The manatees are commonly spotted around Belize City, Gales Point, Placencia, Seine Bight, Monkey River and other coastal communities. Most manatee deaths have been recorded in the Belize District because there is a large population of the animal in the Belize River. Jamal Galvez says they are lobbying for the protection of this area.

 

Jamal Galvez

“Belize City is the hot spot for manatees in regards to incidents because the area has a lot of manatees specifically around the river because manatees need fresh water, so they tend to congregate around this area but this is a heavily trafficked area due to tourism activities and very little regulation in place, patrols, monitoring and enforcement are lacking as well. So, it is a lot of unregulated boating activities that result into manatees being hit by boats. Placencia continues to be a critical area for manatees, specifically the Placencia lagoon, which is not protected. That area is very important to manatees and a lot of other species it serves as an important habit.  We need to start looking in terms of long term and stop thinking short term because these species will go extinct if we are thinking in that short term mind frame. We need better protection for this area, especially the Belize River. I have been lobbying to get protection for a while. The area is not only an area for manatees but it is actually the place we get our water from but there is no protection there. You can actually go and do whatever you want in that river.”

 

To Galvez’s disappointment, not many boaters are attending today’s workshop. But he says that they have seen small gains through the awareness efforts over the years.

 

Jamal Galvez

“We continue to emphasize, advertise, bring awareness and ask that boat captains show up to these workshops because it is critical for them to get the information because they are the ones driving the boat and they are ones breaching most of these regulations.
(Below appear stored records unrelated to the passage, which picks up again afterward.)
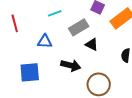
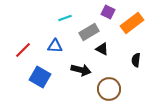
red line: (15, 23) -> (23, 50), moved, turned 60
blue square: (30, 72) -> (40, 77), turned 35

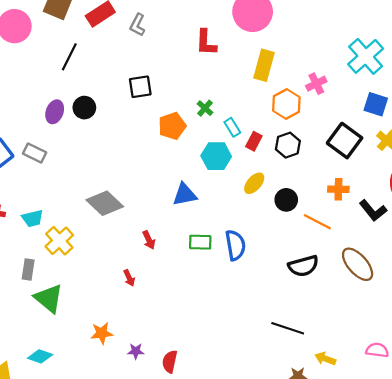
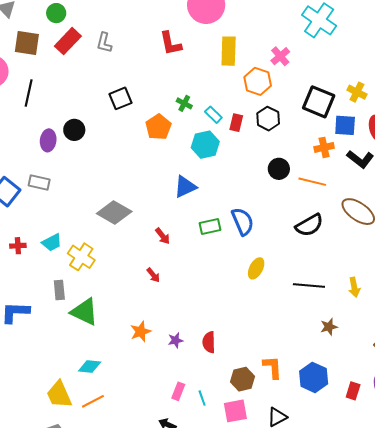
black line: (69, 57) -> (29, 93), moved
blue square: (376, 104) -> (345, 125), moved
yellow ellipse: (254, 183) -> (256, 268), moved
yellow arrow: (325, 359) -> (354, 287), moved, turned -108

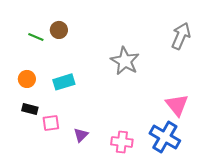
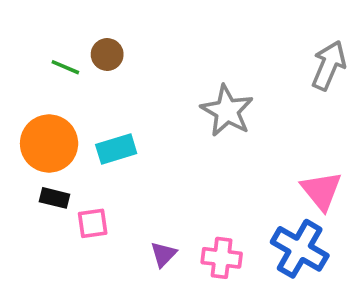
orange circle: (27, 79) -> (49, 143), size x1.8
purple triangle: (81, 135) -> (163, 254), moved

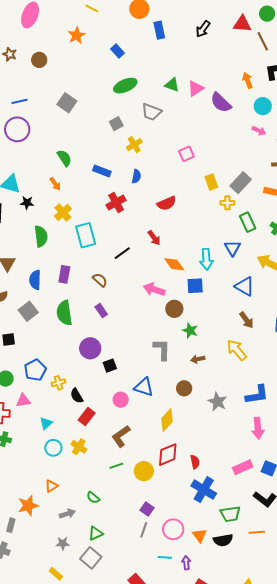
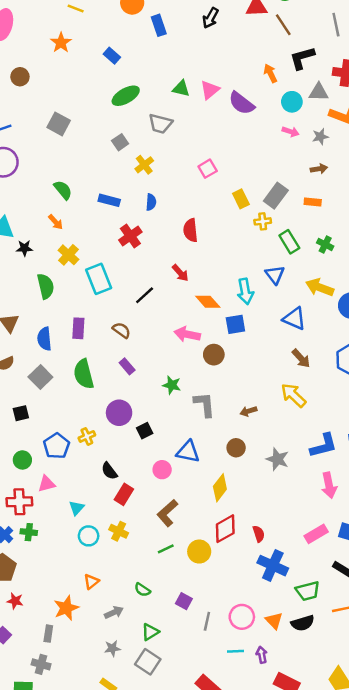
red semicircle: (167, 203) -> (190, 230), turned 114
green star: (190, 331) -> (172, 385), moved
yellow cross: (58, 383) -> (87, 436), moved
purple square: (147, 509) -> (184, 601), moved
There is not a mandate in place and so we continue to lobby the government to see if they can put something in place to see because every year we are going to continue to have this workshop and we are not going to make as much impact if we don’t have the relevant individuals here. We’re seeing some positive indications; small steps in the right direction. We are not seeing as close to what I expect it would have been over the years. However, having the workshop every year kind seems repetitive but it also serves as a refresher. I have seen six months after the workshop everybody is in compliance, but that six months after that nobody is in compliance or limited people are in compliance, so it shows that it needs to be done.”

 

Reporting for News Five, I’m Andrea Polanco.

 

Galvez says that the series of workshop are being funded by MarFund, Colombus Zoo, Harvest Caye and other donors.


Viewers please note: This Internet newscast is a verbatim transcript of our evening television newscast. Where speakers use Kriol, we attempt to faithfully reproduce the quotes using a standard spelling system.